[What to produce]:
Pull every line with "yardımcı" from the material.

Data excerpts START

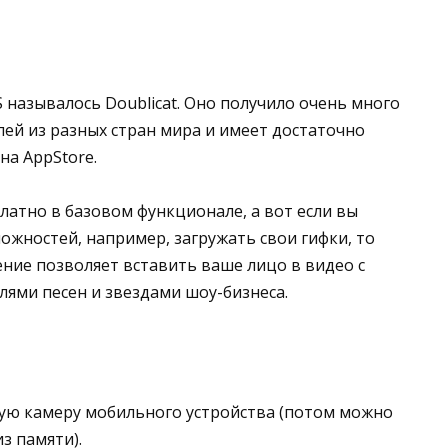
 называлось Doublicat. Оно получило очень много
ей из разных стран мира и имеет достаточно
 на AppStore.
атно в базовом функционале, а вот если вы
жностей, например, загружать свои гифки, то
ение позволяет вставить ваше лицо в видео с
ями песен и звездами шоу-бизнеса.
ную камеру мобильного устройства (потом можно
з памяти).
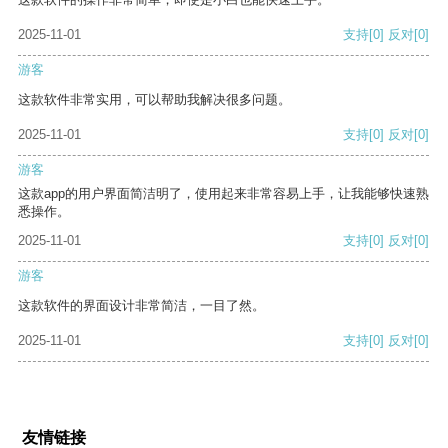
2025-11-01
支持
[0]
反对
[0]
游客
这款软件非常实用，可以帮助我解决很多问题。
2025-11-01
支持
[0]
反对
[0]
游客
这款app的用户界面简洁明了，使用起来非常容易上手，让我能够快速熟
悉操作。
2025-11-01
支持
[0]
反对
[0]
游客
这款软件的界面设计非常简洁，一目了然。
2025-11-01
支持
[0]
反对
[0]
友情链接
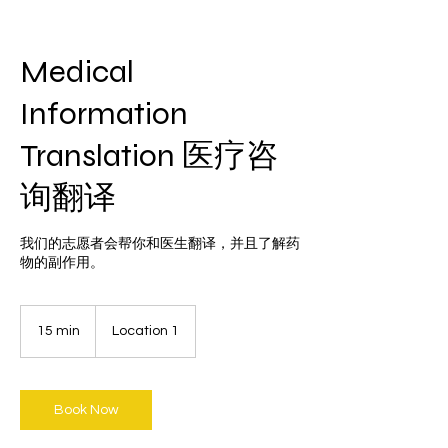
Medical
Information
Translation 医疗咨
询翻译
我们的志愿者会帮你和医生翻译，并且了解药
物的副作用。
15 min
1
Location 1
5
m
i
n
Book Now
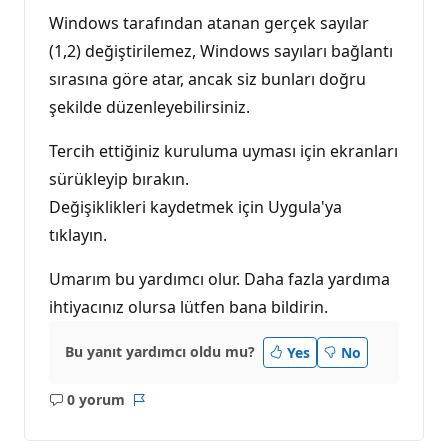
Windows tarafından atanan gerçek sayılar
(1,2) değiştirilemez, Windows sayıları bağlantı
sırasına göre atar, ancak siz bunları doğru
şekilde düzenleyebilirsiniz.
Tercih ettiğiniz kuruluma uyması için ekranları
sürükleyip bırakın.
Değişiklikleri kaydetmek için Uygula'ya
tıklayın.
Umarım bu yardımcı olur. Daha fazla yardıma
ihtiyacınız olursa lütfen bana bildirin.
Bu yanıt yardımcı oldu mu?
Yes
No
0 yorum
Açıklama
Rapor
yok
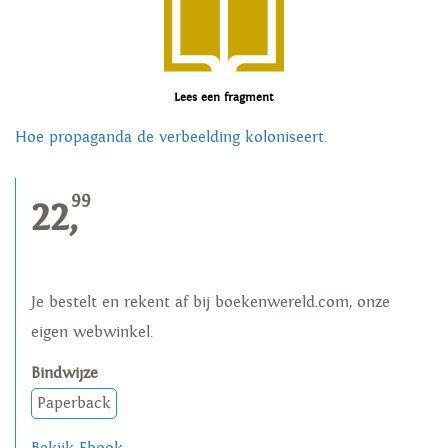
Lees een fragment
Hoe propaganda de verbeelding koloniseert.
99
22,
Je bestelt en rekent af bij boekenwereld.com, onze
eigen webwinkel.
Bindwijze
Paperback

Data excerpts END

[Expected answer]:
Umarım bu yardımcı olur. Daha fazla yardıma
Bu yanıt yardımcı oldu mu?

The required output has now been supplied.